Page-level text extractions:
┌──

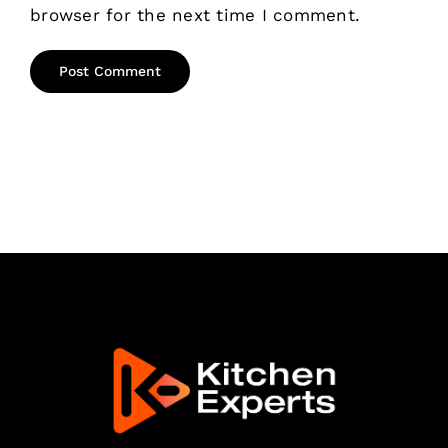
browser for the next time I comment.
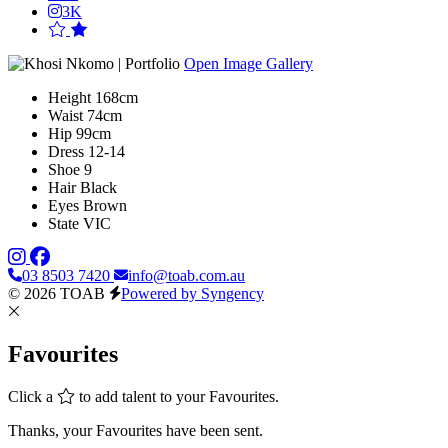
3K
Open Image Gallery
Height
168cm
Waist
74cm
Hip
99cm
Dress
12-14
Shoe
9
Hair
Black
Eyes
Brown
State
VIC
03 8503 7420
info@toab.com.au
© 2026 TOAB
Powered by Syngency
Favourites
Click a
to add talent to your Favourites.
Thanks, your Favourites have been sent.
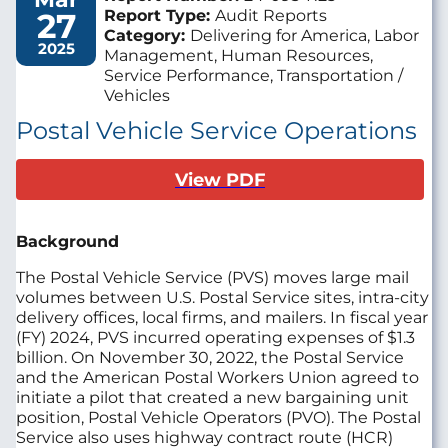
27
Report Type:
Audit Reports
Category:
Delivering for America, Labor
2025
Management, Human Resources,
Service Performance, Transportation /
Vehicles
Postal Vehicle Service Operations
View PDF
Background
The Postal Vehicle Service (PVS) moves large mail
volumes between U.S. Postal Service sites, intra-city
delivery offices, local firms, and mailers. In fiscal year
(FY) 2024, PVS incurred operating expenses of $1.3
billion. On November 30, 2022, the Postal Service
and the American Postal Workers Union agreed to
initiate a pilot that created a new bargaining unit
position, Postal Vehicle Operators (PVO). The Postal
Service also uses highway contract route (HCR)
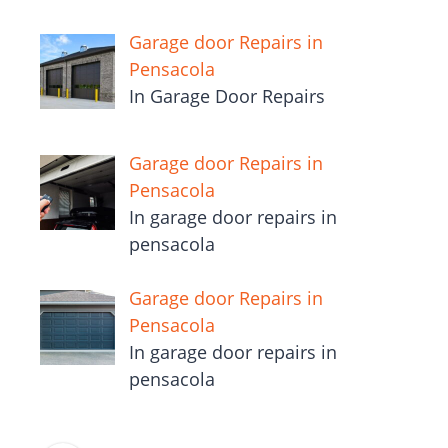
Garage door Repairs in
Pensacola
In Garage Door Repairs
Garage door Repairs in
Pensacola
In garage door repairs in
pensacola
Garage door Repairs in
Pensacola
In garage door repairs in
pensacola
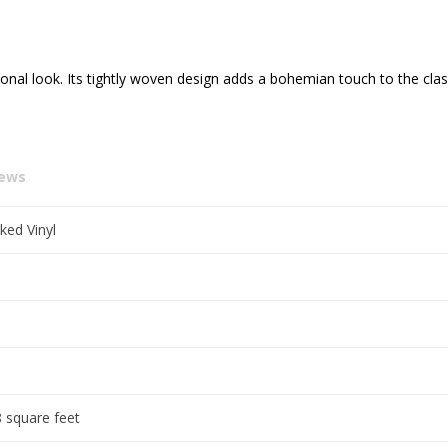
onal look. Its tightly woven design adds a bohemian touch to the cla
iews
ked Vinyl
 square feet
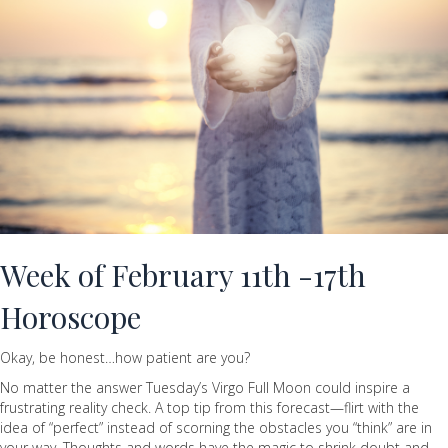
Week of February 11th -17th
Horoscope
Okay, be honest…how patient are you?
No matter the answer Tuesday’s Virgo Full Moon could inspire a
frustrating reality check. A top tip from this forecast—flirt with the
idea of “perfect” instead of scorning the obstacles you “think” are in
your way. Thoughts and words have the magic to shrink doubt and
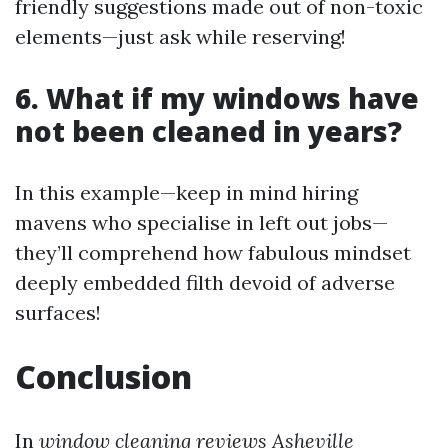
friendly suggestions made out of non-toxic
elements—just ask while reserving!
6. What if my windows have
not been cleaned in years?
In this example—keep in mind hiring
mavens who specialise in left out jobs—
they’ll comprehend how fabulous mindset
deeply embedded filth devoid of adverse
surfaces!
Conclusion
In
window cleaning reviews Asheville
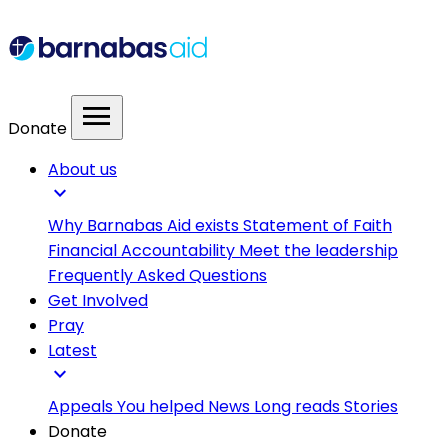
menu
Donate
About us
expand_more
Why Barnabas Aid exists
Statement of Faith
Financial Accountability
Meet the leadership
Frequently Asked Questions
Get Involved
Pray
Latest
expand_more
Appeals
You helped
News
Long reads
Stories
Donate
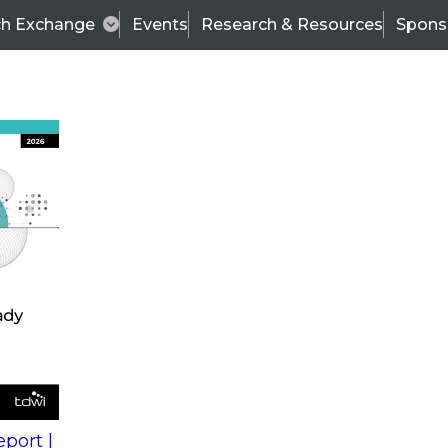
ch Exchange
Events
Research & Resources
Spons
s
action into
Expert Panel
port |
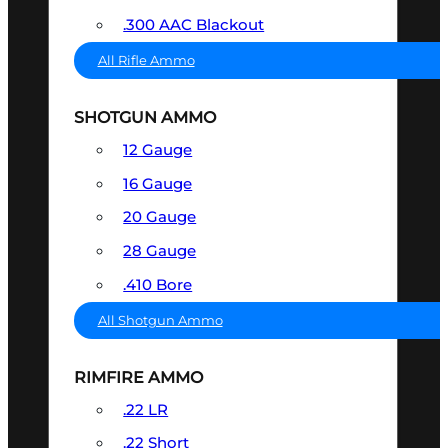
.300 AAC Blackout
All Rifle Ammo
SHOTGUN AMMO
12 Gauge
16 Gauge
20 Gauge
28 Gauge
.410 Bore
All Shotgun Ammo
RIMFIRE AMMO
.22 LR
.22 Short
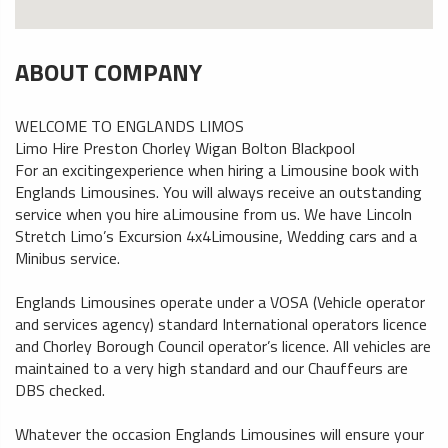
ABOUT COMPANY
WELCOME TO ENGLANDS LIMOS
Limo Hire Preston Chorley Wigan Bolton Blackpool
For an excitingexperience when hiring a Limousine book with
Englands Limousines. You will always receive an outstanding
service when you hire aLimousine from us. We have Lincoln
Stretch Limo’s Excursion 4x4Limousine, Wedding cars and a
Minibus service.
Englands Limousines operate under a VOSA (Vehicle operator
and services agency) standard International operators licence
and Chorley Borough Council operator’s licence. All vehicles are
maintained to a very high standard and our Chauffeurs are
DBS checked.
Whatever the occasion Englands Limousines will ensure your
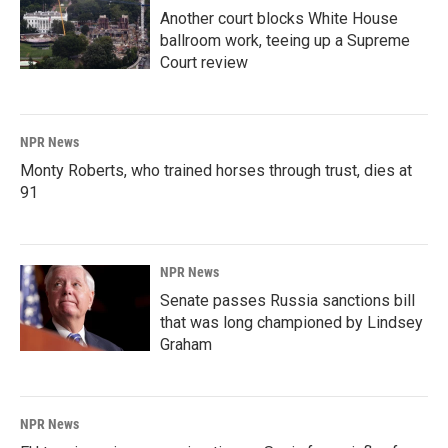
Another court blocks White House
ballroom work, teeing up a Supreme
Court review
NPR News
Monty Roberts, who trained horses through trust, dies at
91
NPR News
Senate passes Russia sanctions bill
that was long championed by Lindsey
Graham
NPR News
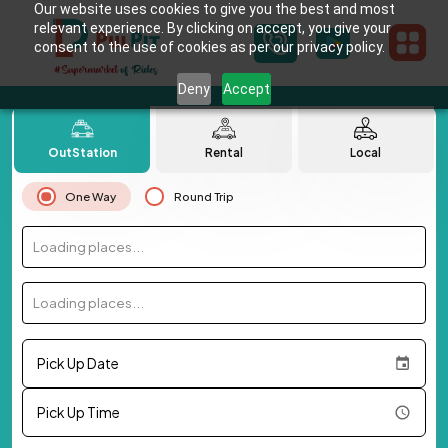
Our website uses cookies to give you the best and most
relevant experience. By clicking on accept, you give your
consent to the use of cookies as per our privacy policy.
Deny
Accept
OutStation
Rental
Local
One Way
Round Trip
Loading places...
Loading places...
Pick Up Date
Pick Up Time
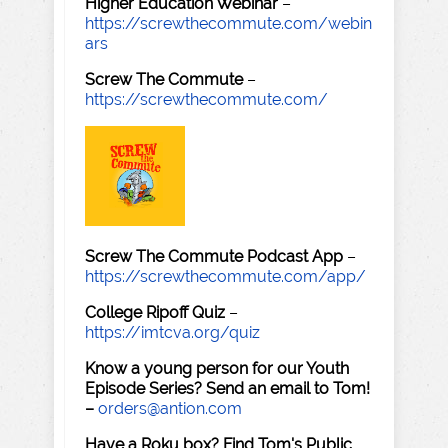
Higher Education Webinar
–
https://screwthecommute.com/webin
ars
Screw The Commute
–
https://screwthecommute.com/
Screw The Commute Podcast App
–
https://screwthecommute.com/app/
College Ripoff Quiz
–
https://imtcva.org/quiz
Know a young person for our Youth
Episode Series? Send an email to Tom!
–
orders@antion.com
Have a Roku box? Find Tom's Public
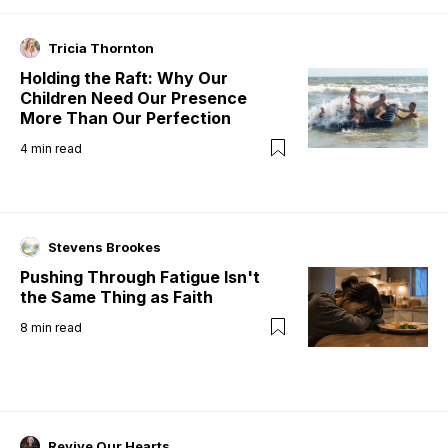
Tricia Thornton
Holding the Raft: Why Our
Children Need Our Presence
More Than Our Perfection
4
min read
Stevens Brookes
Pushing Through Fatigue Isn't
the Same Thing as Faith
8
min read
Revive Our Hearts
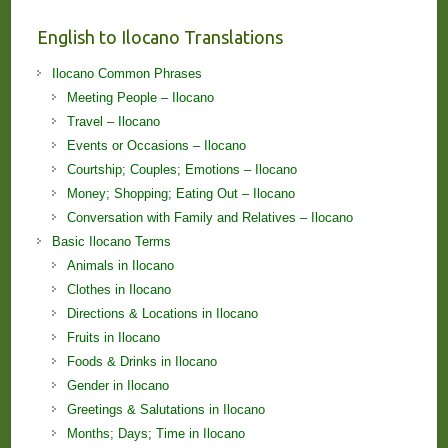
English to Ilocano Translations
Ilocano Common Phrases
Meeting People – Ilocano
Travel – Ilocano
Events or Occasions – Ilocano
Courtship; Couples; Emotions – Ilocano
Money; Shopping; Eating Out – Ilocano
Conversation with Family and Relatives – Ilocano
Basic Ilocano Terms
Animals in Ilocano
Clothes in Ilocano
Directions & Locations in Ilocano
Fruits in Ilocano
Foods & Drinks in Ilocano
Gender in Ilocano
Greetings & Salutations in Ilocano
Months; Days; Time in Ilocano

└──

How to complete this task -
Only lines with the word "Events" are wanted. Find and copy them from the records above.

Response -
Events
Events or Occasions – Ilocano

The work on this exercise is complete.